Every two years, political pundits sift through party primary election results, speculating as to whether a red wave or a blue wave is coming ashore in November. With the 2022 primary season now over, a far more important wave is staring us right in the face.
The Paper Wave.
This Paper Wave involves mailed-out ballots – and specifically, the dramatic differences in voter turnout that occurred under the three very different policy frameworks U.S. states currently use.
First, in primarily “Vote at Home” (VAH) states, ballots are automatically mailed to most or all active registered voters.
Second, there are the nation’s “No Excuse” states, where mailed-out ballots are available to any voter who requests one.
Third, roughly a dozen “Excuse Required” states still cling to an outdated notion that voters should be treated as truant schoolchildren, needing a note from a parent or doctor to have their ballot mailed to them.
The 2022 “Paper Wave” is dramatically captured by the wide variance in 2022 primary election voter turnout rates, as calculated by NVAHI based on state-reported vote totals and registered voter counts.
- Vote at Home states’ turnout average: 35%
- No Excuse states’ turnout average: 26%
- Excuse Required states’ turnout average: 19%
Primary contests can certainly vary state-to-state in terms of their national importance and local intensity. For example, 2022’s two highest turnout states were Wyoming with its “Liz Cheney referendum” election (63%); and Kansas with its abortion rights ballot measure (48%).
But absent these two contests, the “Top 10” list for primary election turnout included seven of the nation’s eight VAH states. Even relatively dull primaries in VAH states – e.g, Hawaii and Washington state, both at 40% — far exceeded turnout in states like Ohio (21%), Texas (19%) and New York (11%).
Meanwhile, seven of the bottom 10 states were “Excuse Required,” in which fewer than one in five registered voters participated.
The power of the Paper Wave is simply this: voters with a ballot in their hands vote at materially higher levels than those who must schlep to a physical polling place. And this phenomenon repeats even within No Excuse states that still require voters to apply for their mailed-out ballots.
For example:
In Florida, 42% of voters who received a mailed-out ballot returned them, compared to a 19% turnout rate among the remaining polling place voters. Among Maryland voters, the differential was three times that: 64% vs. 19%.
Michigan was more impressive still: an 84% return rate among mail-ballot voters versus 13%, a sixfold difference. Half of all votes cast in Michigan’s 2022 primary came from mailed-out ballots – compared to just 27% in the 2018 midterms.

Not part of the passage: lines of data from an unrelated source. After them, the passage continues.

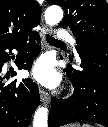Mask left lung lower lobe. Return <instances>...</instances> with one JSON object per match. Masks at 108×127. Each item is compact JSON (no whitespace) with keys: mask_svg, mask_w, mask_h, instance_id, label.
Returning <instances> with one entry per match:
<instances>
[{"mask_svg":"<svg viewBox=\"0 0 108 127\" xmlns=\"http://www.w3.org/2000/svg\"><path fill=\"white\" fill-rule=\"evenodd\" d=\"M82 71L64 70L75 85L66 100L52 98L49 127L86 120L108 127V46L79 53Z\"/></svg>","mask_w":108,"mask_h":127,"instance_id":"0a47b994","label":"left lung lower lobe"}]
</instances>
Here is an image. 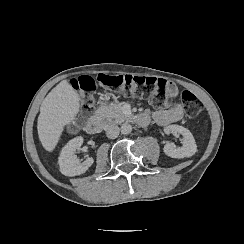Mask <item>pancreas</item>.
Masks as SVG:
<instances>
[{
  "label": "pancreas",
  "mask_w": 244,
  "mask_h": 244,
  "mask_svg": "<svg viewBox=\"0 0 244 244\" xmlns=\"http://www.w3.org/2000/svg\"><path fill=\"white\" fill-rule=\"evenodd\" d=\"M95 118L107 120L113 123L125 122L129 116L123 113L122 104L119 102H110L107 105H101L95 112Z\"/></svg>",
  "instance_id": "pancreas-1"
}]
</instances>
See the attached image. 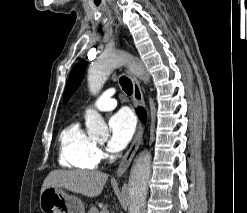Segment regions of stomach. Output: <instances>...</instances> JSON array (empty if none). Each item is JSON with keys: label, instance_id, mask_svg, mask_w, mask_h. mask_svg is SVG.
Instances as JSON below:
<instances>
[{"label": "stomach", "instance_id": "obj_1", "mask_svg": "<svg viewBox=\"0 0 247 213\" xmlns=\"http://www.w3.org/2000/svg\"><path fill=\"white\" fill-rule=\"evenodd\" d=\"M39 205L43 213H85L83 202L59 187L41 191Z\"/></svg>", "mask_w": 247, "mask_h": 213}]
</instances>
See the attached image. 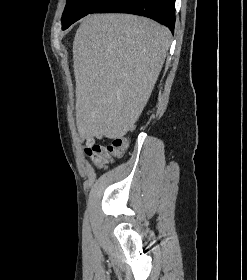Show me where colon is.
Listing matches in <instances>:
<instances>
[{"label": "colon", "instance_id": "obj_1", "mask_svg": "<svg viewBox=\"0 0 247 280\" xmlns=\"http://www.w3.org/2000/svg\"><path fill=\"white\" fill-rule=\"evenodd\" d=\"M127 146V141L123 138L114 139L109 145H95L88 155L98 167L105 166L112 158L123 154Z\"/></svg>", "mask_w": 247, "mask_h": 280}]
</instances>
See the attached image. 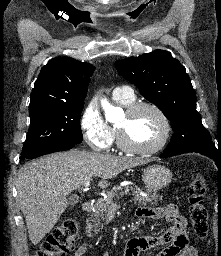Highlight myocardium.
Returning a JSON list of instances; mask_svg holds the SVG:
<instances>
[{"label": "myocardium", "mask_w": 221, "mask_h": 256, "mask_svg": "<svg viewBox=\"0 0 221 256\" xmlns=\"http://www.w3.org/2000/svg\"><path fill=\"white\" fill-rule=\"evenodd\" d=\"M142 109L152 110L154 113H156V115L161 120L162 134L159 140L150 147H146V148L136 147L127 142L122 129L117 126L116 128L117 143H118V146L126 153L141 155V156H149L161 151L168 143L171 135V122L167 114L163 111V109L160 106L149 101L134 102L130 104L129 106L126 107L125 115L128 117H131Z\"/></svg>", "instance_id": "myocardium-1"}]
</instances>
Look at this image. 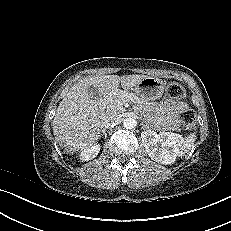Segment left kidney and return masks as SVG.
Here are the masks:
<instances>
[{"mask_svg": "<svg viewBox=\"0 0 231 231\" xmlns=\"http://www.w3.org/2000/svg\"><path fill=\"white\" fill-rule=\"evenodd\" d=\"M143 145L149 157L161 164H172L175 162L179 148L184 138L172 132H160L146 130L141 133ZM160 145V146H159Z\"/></svg>", "mask_w": 231, "mask_h": 231, "instance_id": "1", "label": "left kidney"}]
</instances>
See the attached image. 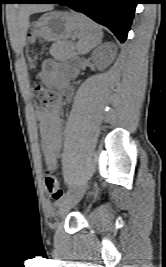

Then there’s Nebraska, with its “one-of-a-kind” law that gives certain counties the legal authority to automatically mail ballots to all active registered voters. The 11 counties that chose this approach in 2022 had a 55% turnout — compared to the rest of the state at 34%.
One more side-by-side comparison is instructive. For 2022, both Massachusetts and Rhode Island moved to a “no excuse” policy for mail ballots. But Massachusetts’ new law also directed the secretary of state to mail a ballot application form to all registered voters.
Nearly 1 in 6 Massachusetts voters — just over 700,000 – signed up. And about 69% of them returned their primary ballots, versus a 14% turnout rate among remaining polling place voters.
Rhode Island legislators didn’t require mailing out applications – and under 3% of its voters requested mail ballots for its primary. Even so, 77% of those voters cast ballots, versus 17% of the remaining polling place voters.
To be sure, voters in No Excuse states who request a mailed-out ballot in advance are arguably “more motivated” to vote. But that hardly accounts in full for three times – much less six times – differences in turnout. Not to mention the notably high turnout in states where all voters automatically received such ballots, with no application required.
Now that the “Paper Wave” primary season of 2022 is behind us, an obvious question presents itself. How much more “hidden in plain sight” evidence is needed to recognize that when mail ballots are made far accessible – if not a “given” prior to every election – that the real winners are American voters and our democracy?